Lorna Dee's Poem for the Victims of Fires in San Diego, And Some Things On Sunday
It was a great honor to be the "Laurie Okuma Memorial Speaker" - representing under-represented women writers on the San Diego State University campus in memory of a wonderful writer and literary scholar. Her husband, Michael Okuma and his sister were there. The room was full and it was very refreshing to see so many talented young Latinas and "people of experience" there. The questions afterwards, were also quite good. It was a really great evening. I hope to come back, especially to interact with the Creative Writing students. I was impressed with the ones I met.
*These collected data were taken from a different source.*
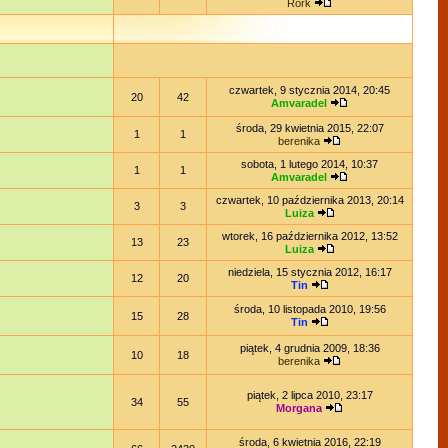
Rork
czwartek, 9 stycznia 2014, 20:45
20
42
Amvaradel
środa, 29 kwietnia 2015, 22:07
1
1
berenika
sobota, 1 lutego 2014, 10:37
1
1
Amvaradel
czwartek, 10 października 2013, 20:14
3
3
Luiza
wtorek, 16 października 2012, 13:52
13
23
Luiza
niedziela, 15 stycznia 2012, 16:17
12
20
Tin
środa, 10 listopada 2010, 19:56
15
28
Tin
piątek, 4 grudnia 2009, 18:36
10
18
berenika
piątek, 2 lipca 2010, 23:17
34
55
Morgana
środa, 6 kwietnia 2016, 22:19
It was also great to reconnect - however too briefly - with a woman, a "scholarship girl", Lizz Huerta, from my workshop in Isla Mujeres. It was great to see her and know she's working on a novel and still writing poetry. She's also a good union carpenter. Another Isla Mujeres, Taller Ixchel "scholarship girl" is Claudia Martinez of Juarez/El Paso and now residing in Chicago. Claudia has a new young adult novel entitled "The Smell of Old Lady Perfume" from Cinco Puntos Press that's bound to be good. I have the manuscript now. But the reason I think of these women, all the attendees of the Taller Ixchel workshops: Diana Delgado, Aida Salazar, Lisa Castellanos, just to name a few "scholarship girls" is that I feel the relationship extends beyond just that week in Mexico. And it is so good to see the fruits of those sown seeds in the these new books from these women. It's very exciting.
Ha! But maybe not nearly as exciting as the report of my most rapt fan in San Diego, this little chihuahua in a lavender suit who sat still and had his eyes on me the entire time as if he were interested in every word of every poem. Odd, this until now undiscovered talent to mesmerize tiny dogs.
I started off the reading with this poem (which may be still in-progress):
Fire On the Mount
Poem For the Fires of San Diego
Catastrophe floating thick in the air,
the heat sucked day, a living night
mare, scorched horses on the ridge
rigid with fear. An escapable ember,
one's own life, as if there were an end to this
world -- world without end. The city
in flames, the city on shut-down.
Even the birds, silent. A new world,
a new red dawn. The generations
brought closer to home -- a global warming.